Excerpted records ->

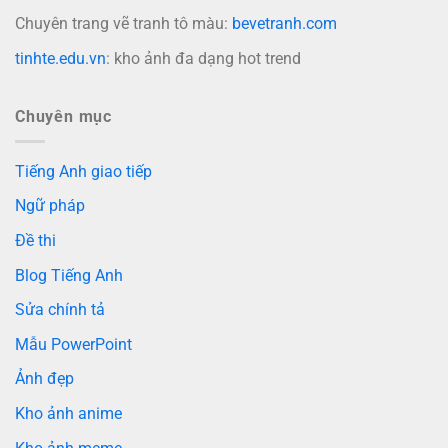
Chuyên trang vẽ tranh tô màu:
bevetranh.com
tinhte.edu.vn
: kho ảnh đa dạng hot trend
Chuyên mục
Tiếng Anh giao tiếp
Ngữ pháp
Đề thi
Blog Tiếng Anh
Sửa chính tả
Mẫu PowerPoint
Ảnh đẹp
Kho ảnh anime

Try it -> A word-for-word restatement of all the lines above is needed, with the pictures omitted.

Task answer ->
Chuyên trang vẽ tranh tô màu:
bevetranh.com
tinhte.edu.vn
: kho ảnh đa dạng hot trend
Chuyên mục
Tiếng Anh giao tiếp
Ngữ pháp
Đề thi
Blog Tiếng Anh
Sửa chính tả
Mẫu PowerPoint
Ảnh đẹp
Kho ảnh anime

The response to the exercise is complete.